TASK PROMPT
Your answer should hold only the lines from the one with "広電１号線(宇品線) 猿猴橋町より 徒歩 約7分" through the end of the records, repeated exactly and minus any pictures.

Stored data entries
★ ★ ★

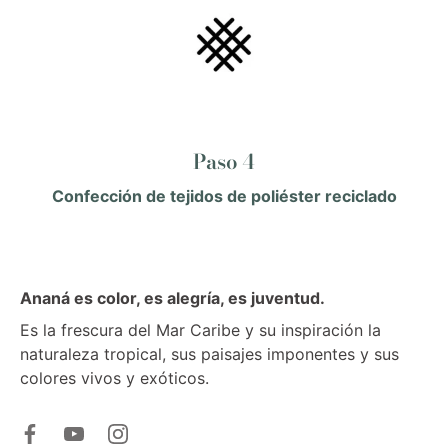
Paso 4
Confección de tejidos de poliéster reciclado
Ananá es color, es alegría, es juventud.
Es la frescura del Mar Caribe y su inspiración la
naturaleza tropical, sus paisajes imponentes y sus
colores vivos y exóticos.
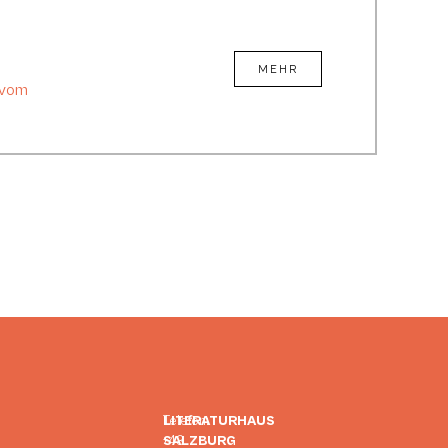
MEHR
 vom
LITERATURHAUS
Telefon:
SALZBURG
+43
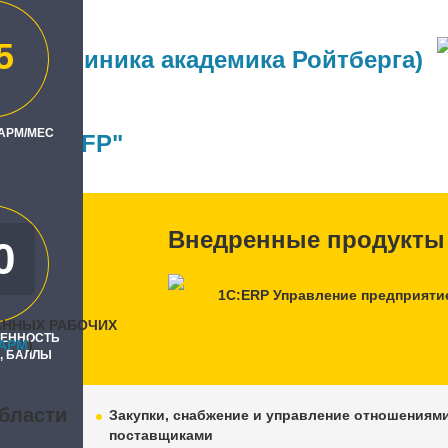
5
на" (клиника академика Ройтберга)
ль
 АРМ/МЕС
 Бит, NFP"
Внедренные продукты
0
0
1С:ERP Управление предприяти
АННЫХ РАБОЧИХ
РЕННОСТЬ
APM
)
, БАЛЛЫ
бласти
Закупки, снабжение и управление отношениями
поставщиками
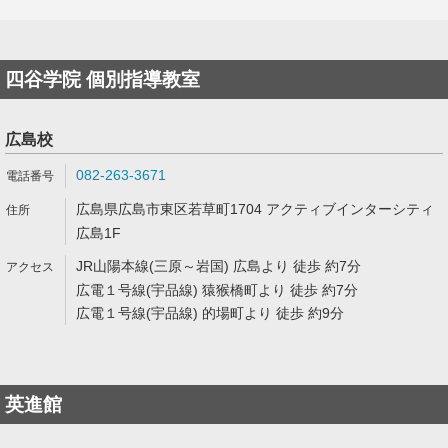
四谷学院 個別指導教室
広島校
082-263-3671
広島県広島市東区若草町1704 アクティブインターシティ
広島1F
JR山陽本線(三原～岩国) 広島より 徒歩 約7分
広電１号線(宇品線) 猿猴橋町より 徒歩 約7分
広電１号線(宇品線) 的場町より 徒歩 約9分
英進館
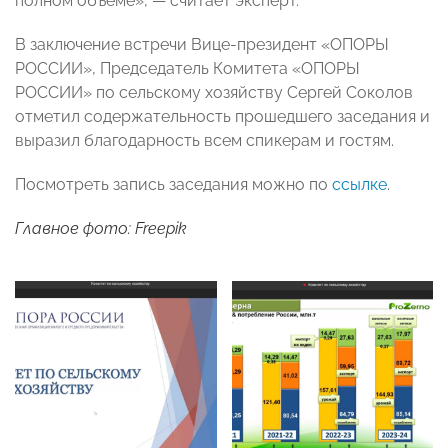
полном объеме», — считает эксперт.
В заключение встречи Вице-президент «ОПОРЫ
РОССИИ», Председатель Комитета «ОПОРЫ
РОССИИ» по сельскому хозяйству Сергей Соколов
отметил содержательность прошедшего заседания и
выразил благодарность всем спикерам и гостям.
Посмотреть запись заседания можно по
ссылке
.
Главное фото: Freepik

★ ★ ★

ANSWER SECTION
広電１号線(宇品線) 猿猴橋町より 徒歩 約7分
広電１号線(宇品線) 的場町より 徒歩 約9分
英進館
полном объеме», — считает эксперт.
В заключение встречи Вице-президент «ОПОРЫ
РОССИИ», Председатель Комитета «ОПОРЫ
РОССИИ» по сельскому хозяйству Сергей Соколов
отметил содержательность прошедшего заседания и
выразил благодарность всем спикерам и гостям.
Посмотреть запись заседания можно по
ссылке
.
Главное фото: Freepik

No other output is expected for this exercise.